伊藤匠四段 藤井世代が新人王「いずれタイトル戦で戦いたい」

スポーツ報知
新人王戦優勝を果たした伊藤匠四段

 将棋の第52期新人王戦決勝三番勝負第2局が11日、東京都渋谷区の将棋会館で行われ、後手の伊藤匠四段(19)が104手で古賀悠聖四段(20)に勝ち、シリーズ2連勝で初の棋戦優勝を果たした。

 伊藤は藤井聡太三冠(19)=王位、叡王、棋聖=と同学年。誕生日が藤井より遅く、現役最年少棋士でもある。18年の藤井に続く新人王となり「今はホッとしているというのが正直なところです。棋士になって1年。ひとつ結果を残すことができてよかったです」と語った。
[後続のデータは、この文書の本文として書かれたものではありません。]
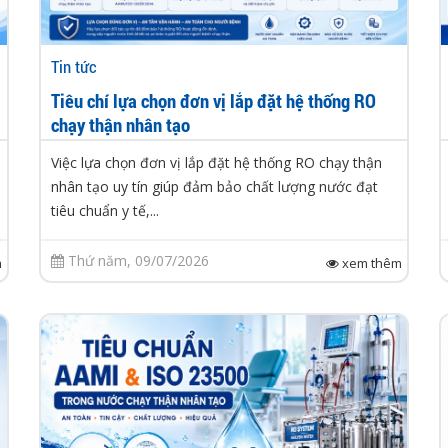
Tin tức
Tiêu chí lựa chọn đơn vị lắp đặt hệ thống RO
chạy thận nhân tạo
Việc lựa chọn đơn vị lắp đặt hệ thống RO chạy thận
nhân tạo uy tín giúp đảm bảo chất lượng nước đạt
tiêu chuẩn y tế,...
Thứ năm, 09/07/2026
m
xem thêm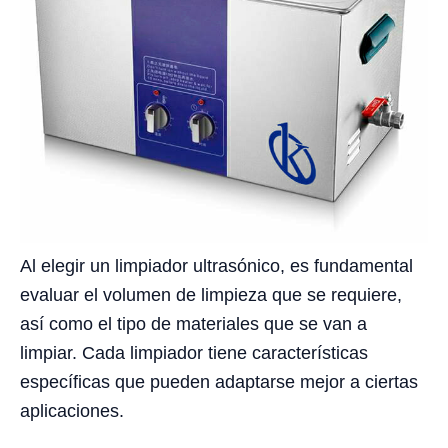
Al elegir un limpiador ultrasónico, es fundamental
evaluar el volumen de limpieza que se requiere,
así como el tipo de materiales que se van a
limpiar. Cada limpiador tiene características
específicas que pueden adaptarse mejor a ciertas
aplicaciones.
 昨年10月のデビューから2連敗スタートで「焦りはありました」。今年に入り、非公式の団体戦「ABEMAトーナメント」で藤井から指名を受けたことが転機になった。「注目される舞台で恥ずかしくない将棋を指したかった」。共闘して優勝を果たす過程で、公式戦でも快進撃を続けた。まだ三冠との対戦はないが「実力差はありますけど、いずれタイトル戦で戦いたい気持ちはあります」と夢舞台を見据える。

 中日ドラゴンズの熱狂的ファンだったが「実は最近ほとんど見ていないんです。将棋に集中したいと思ったので…」と封印した。今はもう、白球ではなく駒と夢を見ている。(北野 新太)

 ◆伊藤 匠(いとう・たくみ)2002年10月10日、東京都世田谷区生まれ。19歳。宮田利男八段門下。5歳の時、父に教わって将棋を始める。2013年、棋士養成機関「奨励会」入会。18年4月から三段リーグ参加。20年10月、四段昇段。通算30勝10敗、勝率・750。居飛車党。